Data Coding 101 – Intro to Bash – ep6 (last episode)

This is the last piece of my “Data Coding 101: Introduction to Bash” series, where I introduce the very basics of how to use the command line for data science. If you read all 6 articles – including this one – you will have a good enough base knowledge to start your first data hobby project. Today I’ll show you 4 more command line tools that we frequently use for data analysis:sed, awk, join and date.

And if you haven’t read the previous articles, I recommend starting here:

sed – substitute characters and strings

As we have discussed before, bash handles all your data as text. This means that if you want to clean your data, you should think about the process as you would do it with a text file. sed stands for stream editor” and it’s a very cool tool for modifying text based on common patterns across your whole file.

Let’s see a concrete example. Go back to your flightdelays.csv file! (If you don’t know what’ that is, check out this article and download it!)

head flightdelays.csv

You already know that head will print the first 10 rows of your file to the screen.

data science command line 1 head

As you can see the field separator is ,. It’s not the most useful delimiter, usually, so let’s try to change it to something else. First try to use spaces instead. Here comes sed into play:

head flightdelays.csv |sed 's/,/ /g'

data science command line 2 head sed

Note: In episode 2 I’ve already explained the role of the | (pipe) character. If you are not sure what’s happening, read it first!
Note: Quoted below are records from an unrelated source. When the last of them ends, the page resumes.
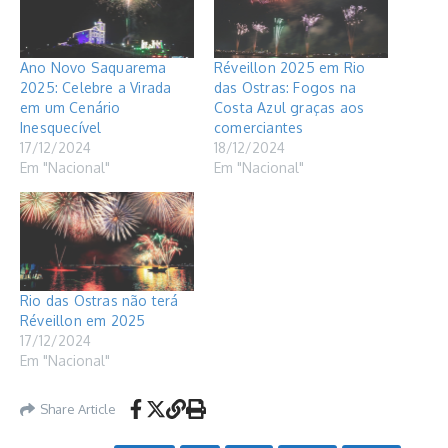
Ano Novo Saquarema
Réveillon 2025 em Rio
2025: Celebre a Virada
das Ostras: Fogos na
em um Cenário
Costa Azul graças aos
Inesquecível
comerciantes
17/12/2024
18/12/2024
Em "Nacional"
Em "Nacional"
Rio das Ostras não terá
Réveillon em 2025
17/12/2024
Em "Nacional"
Share Article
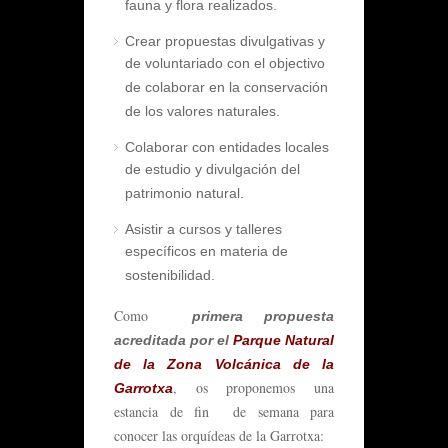
fauna y flora realizados.
Crear propuestas divulgativas y
de voluntariado con el objectivo
de colaborar en la conservación
de los valores naturales.
Colaborar con entidades locales
de estudio y divulgación del
patrimonio natural.
Asistir a cursos y talleres
específicos en materia de
sostenibilidad.
Como
primera propuesta
acreditada por el
Parque Natural
de la Zona Volcánica de la
, os proponemos una
Garrotxa
estancia de fin de semana para
conocer las orquídeas de la Garrotxa:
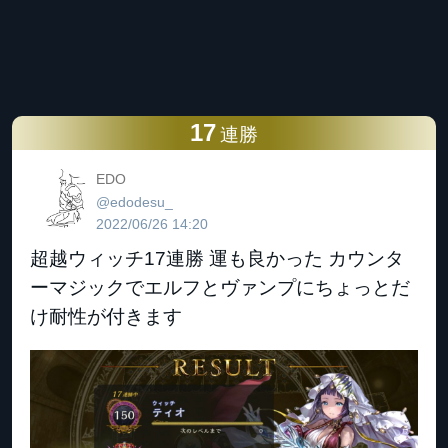
17
連勝
EDO
@edodesu_
2022/06/26 14:20
超越ウィッチ17連勝 運も良かった カウンタ
ーマジックでエルフとヴァンプにちょっとだ
け耐性が付きます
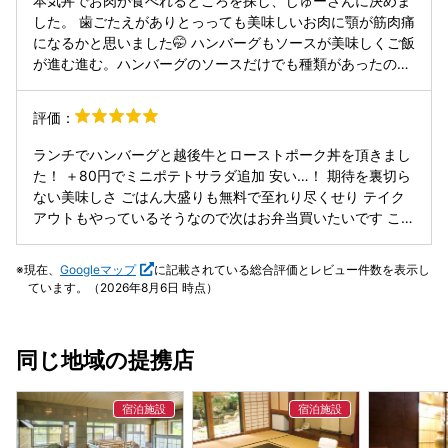
本気丼でお肉が食べれるところを探し、じゅーさんに決めま
した。 歯ごたえがありとっっても美味しいお肉に顎が筋肉痛
になるかと思いました🤭 ハンバーグもソースが美味しくご飯
が進む進む。ハンバーグのソースだけでも種類があったので
次回は別のソースも試してみたい。 店内も落ち着いており居
心地良し。 平日のお昼にお邪魔したのでさほど混んでいませ
評価：
んでしたが、提供時間はそこそこ。（10〜15分程度） 土日
は予約した方が良さそう。
ランチでハンバーグと越後牛とローストポーク丼を頂きまし
た！ ＋80円でミニポテトサラダ追加 安い…！ 期待を裏切ら
ない美味しさ ごはん大盛りも無料で至れり尽くせり テイク
アウトもやっているそうなので次はお弁当買いたいです この
辺りでは珍しい学割をやっているそうで、学生さんにもオス
スメ 人気のお店なので予約していく方がいいかも
現在、
Googleマップ
に記載されている総合評価とレビュー件数を表示し
ています。（2026年8月6日 時点）
同じ地域の提携店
We have printed the first 10 lines, then modified the output with sed! What happens step by step:

sed ‘s/,/ /g’ –» After sed you have to specify what and how would you like to modify in your file. You can do that with an expression between apostrophes. In this case: s refers to “substitute” and it defines that we want to remove something and put something else instead. / is usually just the delimiter between the different parameters of the sed command. , is the character you want to remove, and (the space after the second /) is the character that you want to see instead. And g (for “global“) tells bash that this should happen for every appearance of the , character. (If you don’t add g, sed will change only the first , in each line.) Here’s the same explanation in a picture:

data science command line 3 sed explained

some more cool things with sed

Most people use sed only for substituting characters, but it has so much more potential.

First of all, you can change whole strings. E.g. try this:
head flightdelays.csv |sed 's/SMF/DATA36_TUTORIALS/g'

See? All the SMF strings have been replaced with DATA36_TUTORIALS.

data science command line 4 sed example

Okay, maybe this is not the most useful thing you could do with your file… But you get the point!

One important thing that you have to know about sed is that it works with regular expressions (also known as regexp or regex).

I’ll write a whole article about regexp, but for now, here’s the wikipedia article about it. Please be aware that if you want to do special modifications with sed (e.g. change all the numbers to x), you can do it, but you have to be familiar with regexp. (Or you have to be really good at googling! ;-)) By the way, the above example (change all the numbers in your file to x) would look something like this:
head flightdelays.csv |sed 's/[0-9]/x/g'
Where [0-9] is a regular expression for all the numbers.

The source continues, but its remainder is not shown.